HOWTO: Create A Claim- Ready Encounter
X-12 Claim files are sent to insurance clearing houses in order to claim payment by insurance companies for the treatments that were rendered in an encounter (appointment). The information in the claim file comes from the encounter form of the appointment; in order to generate a valid claim file the encounter must contain all the information required by the clearinghouse and insurance company. This document will step through the workflow to create an encounter that contains all the requirements.
OpenEMR v6.0+ is pictured but the steps apply to v5 and newer.
- HTuck MI-Squared
- This workflow assumes a patient whose complete demographics and insurance information has been entered. If necessary, refer to the old but still valid wiki page: [[Adding_a_New_Patient_4.1]]
- Your system may be set in the Globals to automatically create an encounter when the patient is checked in for their appointment. If that is the case, in the normal course of an appointment the provider will simply open the patient's record and fill out the pre- created encounter form instead of later creating a new one as shown here.
- If a patient's encounter had been auto- created but not filled in during the appointment, open their record, select the encounter from the dropdown and complete it as below.
1. Open the patient record.
2. Click on the '+' (arrow above) to create a blank new encounter
3. The Visit Category, Date of Service, Encounter Provider and Reason for Visit (below) should be automatically transferred from the appointment calendar if that is used. If not, manually select or enter them, and set any other items in that section that are different from the default values.
4. In 'Link/ Add Issues' window see the issues which have been automatically inserted from the patient's 'Issues' list (not required for claim files). Click on the issue(s) which are being treated in this encounter. The line(s) will become highlighted.

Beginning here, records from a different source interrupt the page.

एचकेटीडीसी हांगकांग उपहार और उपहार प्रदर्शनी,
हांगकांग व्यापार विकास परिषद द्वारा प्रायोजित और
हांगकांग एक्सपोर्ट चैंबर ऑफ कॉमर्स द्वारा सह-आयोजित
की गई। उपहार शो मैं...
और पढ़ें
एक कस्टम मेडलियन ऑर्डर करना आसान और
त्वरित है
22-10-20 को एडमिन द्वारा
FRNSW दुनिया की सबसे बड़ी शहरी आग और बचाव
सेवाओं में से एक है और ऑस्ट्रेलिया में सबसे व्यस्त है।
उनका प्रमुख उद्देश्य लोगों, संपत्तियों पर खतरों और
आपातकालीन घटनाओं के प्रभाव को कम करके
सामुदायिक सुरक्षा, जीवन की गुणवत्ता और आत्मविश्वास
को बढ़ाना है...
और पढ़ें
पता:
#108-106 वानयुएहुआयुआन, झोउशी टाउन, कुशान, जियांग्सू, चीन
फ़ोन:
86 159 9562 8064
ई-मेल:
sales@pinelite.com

- the patient must have their treatment issues entered into their Issues list for them to be inserted here
5. Click on 'Save' (oval lower left)
The new encounter will open in a new tab.

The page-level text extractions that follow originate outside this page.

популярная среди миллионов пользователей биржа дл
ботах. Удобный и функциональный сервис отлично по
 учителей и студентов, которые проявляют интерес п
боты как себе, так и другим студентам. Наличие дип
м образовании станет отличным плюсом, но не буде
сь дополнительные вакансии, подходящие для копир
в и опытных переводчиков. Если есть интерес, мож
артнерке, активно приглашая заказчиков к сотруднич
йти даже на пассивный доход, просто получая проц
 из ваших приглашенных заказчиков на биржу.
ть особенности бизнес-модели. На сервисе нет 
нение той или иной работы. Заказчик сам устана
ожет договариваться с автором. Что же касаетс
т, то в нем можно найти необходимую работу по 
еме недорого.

Note: other clinical notes may be entered into the encounter form at another time; this workflow only shows what is required to prepare the encounter for billing
6. Click on the 'Administrative' menu item and select 'Fee Sheet' (cursor arrow below)
7. In the fee sheet, (below) select the Price Level if custom price levels have been configured
8. Click 'New- ' or 'Established Patient' and select the encounter type (not pictured)

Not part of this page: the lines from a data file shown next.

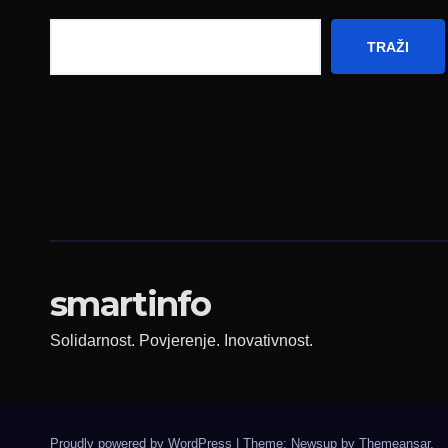
TRAŽI
smartinfo
Solidarnost. Povjerenje. Inovativnost.
Proudly powered by WordPress
|
Theme: Newsup by
Themeansar
.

9. Add a CPT4 code for the treatment(s) rendered in the encounter by entering a partial code and click 'Search' (arrow).
10. Click the orange 'Search Results' and choose the desired code.
11. Add a diagnosis code for each of the condition(s) that were treated in this encounter: select the ICD10 radio button, or others if configured, and search/ select as in the previous step.
12. In 'Selected Fee Sheet Codes' section (below) be sure all CPT codes that are being billed have a price in that column (oval). Enter without dollar sign.
13. Click 'Justify' dropdown and select the justifying diagnosis for each CPT code
14. Ensure the correct Rendering Provider is selected (rectangle)
15. Click 'Save' (round rectangle at bottom)
The patient demographics, insurance and the encounter's fee sheet all contribute information that must be present and correct in order to generate a valid X-12 claim file that will not cause errors when processed. Any other clinical information entered into the encounter will be part of the patient's record but is not required for the claim file.